Suns of Arqa chronology
|  | Revenge of the Mozabites (1980) | Musical Revue (1983) |

= Revenge of the Mozabites =

Revenge of the Mozabites is the first studio album by the band Suns of Arqa, recorded in 1979 and released in 1980 by Rocksteady Records. The album was produced by Suns of Arqa founder Michael Wadada (credited on the sleeve as Michael Mafia), and his friend Adrian Sherwood (credited on the sleeve as Adran Ridims).

The tracks on this album are completely eclectic with many different genres featured on the tracks. The styles include Dub, Irish, Indian, and a little flamenco. All tracks from this album were made available on CD in 1992 on the compilation Arqaology, released on Arka Sound.

The full album was finally released on CD with its original cover art and track listing by Arka Sound in 2001, with a bonus track "Acid Tabla Remix" which was originally released on the single "GD Magick" in 1983.

The album was re-issued on CD in the US by Corbett vs Dempsey in 2017, with three bonus tracks. 'Asian Rebel (Hyphen Dub)' is a dub remix by Brian Hyphen and both this and 'Acid Tabla (Hyphen Edit)' were previously released on the Acid Tabla 12", the latter being the 12" A-Side. 'Sanaiscara Saturn (Hyphen Edit)' is a new edit which is significantly faster and shorter than the original.

==Track listing==

===Light Side===
1. "Acid Tablas" – 3:44
2. "World Peace, A Dream?" – 2:12
3. "Scully's Reel" – 1:29
4. "Bali Citra" – 3:37
5. "Scully's Jig" – 1:49
6. "Piece Of The World" – 1:08
7. "Acid Tabla Dub" – 3:00

===Dark Side===
1. "Ananta Snake Dance" – 7:22
2. "Return Of The Mozabites" – 3:35
3. "Sanaiscara Saturn" – 6:31
4. "Paintings Of A Cave" – 1:24
5. "Acid Tabla Remix" - 3:45 **On 2001 CD re-issue only.

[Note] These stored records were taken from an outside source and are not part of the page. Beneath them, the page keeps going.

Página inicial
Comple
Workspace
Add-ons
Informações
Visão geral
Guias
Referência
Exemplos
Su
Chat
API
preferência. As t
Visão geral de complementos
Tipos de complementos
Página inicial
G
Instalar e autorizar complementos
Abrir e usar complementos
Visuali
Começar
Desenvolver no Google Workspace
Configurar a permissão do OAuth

===2017 US CD Bonus Tracks===
1. "Asian Rebel (Hyphen Dub)" - 5:16
2. "Sanaiscara Saturn (Hyphen Edit)" - 3:54
3. "Acid Tabla (Hyphen Edit)" - 6:09

==Personnel==
As well as founding member Michael Wadada, the band on this album features Style Scott on drums, Mark Stone on flamenco guitar, Ian Green on bassoon, Tony Sullivan on banjo and Moot Beret on Chinese Shawm.